You asked the dj to play 'who let the dogs out" because it was your birthday. You left the bar and then re-entered to the song
life is sad when you just turned 21 and youre doing late night rogaine runs...
Are you still giving blowjobs?
Who is this?
The National Anthem was on so I had to have a beer
They only knew me as the lesbian that passed out in a bathtub. That's not what you call friendship.
It was the classiest, most strategic and inspired vomiting I've ever witnessed. Like a blind mans first sunrise. A priests first prayer. Or a virgins first orgasm.
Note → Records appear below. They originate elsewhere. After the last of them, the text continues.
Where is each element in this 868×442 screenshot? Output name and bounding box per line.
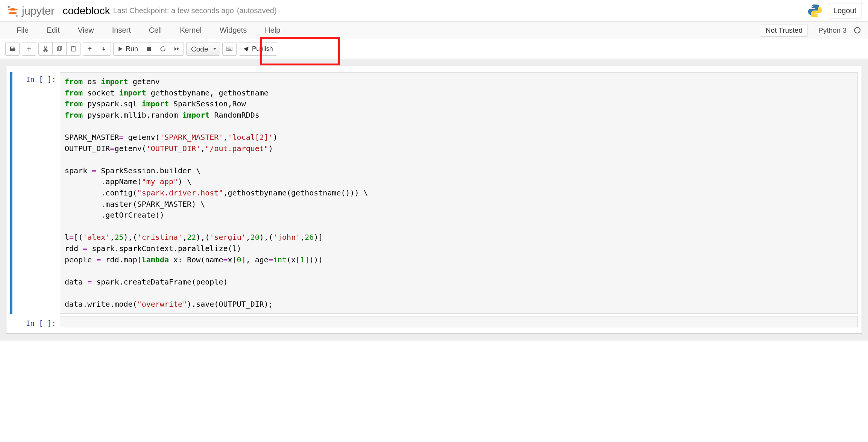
svg-rect-13	[231, 48, 231, 48]
jupyter-icon	[6, 4, 20, 18]
notebook-header: jupyter codeblock Last Checkpoint: a few…	[0, 0, 868, 22]
menubar: File Edit View Insert Cell Kernel Widget…	[0, 22, 868, 39]
notebook-content: In [ ]: from os import getenv from socke…	[0, 59, 868, 341]
code-input[interactable]	[60, 316, 858, 327]
svg-rect-15	[228, 48, 229, 49]
paste-button[interactable]	[66, 42, 80, 56]
checkpoint-text: Last Checkpoint: a few seconds ago	[113, 6, 234, 15]
jupyter-logo[interactable]: jupyter	[6, 4, 55, 18]
toolbar: Run Code Publish	[0, 39, 868, 59]
code-input[interactable]: from os import getenv from socket import…	[60, 72, 858, 314]
notebook-name[interactable]: codeblock	[63, 5, 110, 17]
svg-rect-19	[228, 50, 231, 50]
interrupt-button[interactable]	[142, 42, 156, 56]
cell-prompt: In [ ]:	[12, 316, 60, 327]
svg-rect-16	[229, 48, 229, 49]
publish-button[interactable]: Publish	[239, 42, 277, 56]
cut-button[interactable]	[38, 42, 53, 56]
save-icon	[9, 46, 15, 52]
copy-button[interactable]	[52, 42, 67, 56]
menu-cell[interactable]: Cell	[140, 22, 171, 38]
logout-button[interactable]: Logout	[828, 3, 862, 18]
code-cell[interactable]: In [ ]:	[10, 316, 858, 327]
svg-rect-7	[147, 47, 151, 51]
autosave-text: (autosaved)	[237, 6, 277, 15]
svg-rect-18	[231, 48, 231, 49]
celltype-select[interactable]: Code	[186, 42, 220, 56]
kernel-name[interactable]: Python 3	[818, 26, 847, 35]
svg-rect-10	[228, 48, 229, 48]
svg-rect-6	[118, 47, 118, 51]
menu-kernel[interactable]: Kernel	[171, 22, 211, 38]
svg-rect-14	[227, 48, 228, 49]
menu-insert[interactable]: Insert	[103, 22, 140, 38]
svg-point-0	[8, 6, 10, 8]
scissors-icon	[42, 46, 49, 52]
keyboard-icon	[226, 46, 232, 52]
svg-point-1	[16, 15, 18, 17]
stop-icon	[146, 46, 152, 52]
kernel-indicator-icon	[854, 27, 860, 33]
run-button[interactable]: Run	[113, 42, 142, 56]
svg-rect-17	[230, 48, 231, 49]
not-trusted-badge[interactable]: Not Trusted	[761, 24, 807, 37]
restart-button[interactable]	[156, 42, 170, 56]
menu-widgets[interactable]: Widgets	[211, 22, 256, 38]
restart-run-all-button[interactable]	[170, 42, 184, 56]
notebook-container: In [ ]: from os import getenv from socke…	[6, 66, 862, 334]
menu-view[interactable]: View	[69, 22, 103, 38]
save-button[interactable]	[5, 42, 20, 56]
move-down-button[interactable]	[97, 42, 111, 56]
code-cell[interactable]: In [ ]: from os import getenv from socke…	[10, 72, 858, 314]
svg-rect-9	[227, 48, 228, 48]
move-up-button[interactable]	[83, 42, 97, 56]
svg-rect-11	[229, 48, 229, 48]
paper-plane-icon	[243, 46, 249, 52]
command-palette-button[interactable]	[222, 42, 237, 56]
arrow-up-icon	[87, 46, 93, 52]
plus-icon	[26, 46, 32, 52]
restart-icon	[160, 46, 166, 52]
jupyter-logo-text: jupyter	[22, 5, 55, 17]
menu-file[interactable]: File	[8, 22, 38, 38]
menu-help[interactable]: Help	[256, 22, 289, 38]
insert-cell-button[interactable]	[22, 42, 36, 56]
svg-rect-12	[230, 48, 231, 48]
menu-edit[interactable]: Edit	[38, 22, 68, 38]
run-icon	[117, 46, 123, 52]
divider	[813, 26, 813, 35]
copy-icon	[56, 46, 62, 52]
svg-rect-5	[73, 46, 74, 47]
paste-icon	[70, 46, 76, 52]
arrow-down-icon	[101, 46, 107, 52]
cell-prompt: In [ ]:	[12, 72, 60, 314]
fast-forward-icon	[174, 46, 180, 52]
python-icon	[807, 3, 822, 18]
Announcement: Given the sad circumstances regarding the death of my dearest friend Chong the Bong, there will be a brief memorial service for him tomorrow evening at 10:30 at my place. After sharing some memories and sending his spirit off to the great bowl in the sky, we will all take place in the commemoration and maiden voyage of his son, Chong Squared, who eagerly waits to meet all of you. High blessings to you all, piece be with you.
Also yeah I would definitely have to say that one of my favorite things to do is to get high and pet cats.
I think I am calling out of work due to a hangover. I'm 96% sure there ISN'T tampon stuck inside me.
I know everytime I get my paycheck I'm like "I should probably renew my gym membership" and then I just buy more alcohol
We turned on "find my friends" and watched her progress. Got concerned when she didn't move for an hour on Adelaide, turned out a booty call was made, then she went back to the bars.
Everytime I get drunk I wake up hugging the bag of bagels from three months ago
Hey also tomorrow casually bring up wearing crocs to your sister's wedding
I'd cum everywhere if I could have chicken nuggets right now
I woke up at her place in a kids bed hearing Sesame Street. She doesn't have kids!